◆ **Your task**
Nothing below is to be printed except the lines between the line holding "csgo trade bots" and the line holding "electric cars", inclusive, each exactly as it appears.

◆ **Data for analysis**

◇ ◇ ◇ ◇ ◇

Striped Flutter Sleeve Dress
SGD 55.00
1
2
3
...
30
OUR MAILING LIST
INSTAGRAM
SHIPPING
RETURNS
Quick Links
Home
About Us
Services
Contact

◇ ◇ ◇ ◇ ◇

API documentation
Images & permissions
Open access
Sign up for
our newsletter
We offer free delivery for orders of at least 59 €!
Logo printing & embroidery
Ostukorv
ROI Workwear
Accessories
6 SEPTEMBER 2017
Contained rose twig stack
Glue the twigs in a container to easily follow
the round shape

◇ ◇ ◇ ◇ ◇

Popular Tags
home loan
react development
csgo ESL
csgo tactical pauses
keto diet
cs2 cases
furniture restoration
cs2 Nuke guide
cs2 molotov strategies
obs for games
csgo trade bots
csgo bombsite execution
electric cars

◇ ◇ ◇ ◇ ◇

◆ **Answer space**
csgo trade bots
csgo bombsite execution
electric cars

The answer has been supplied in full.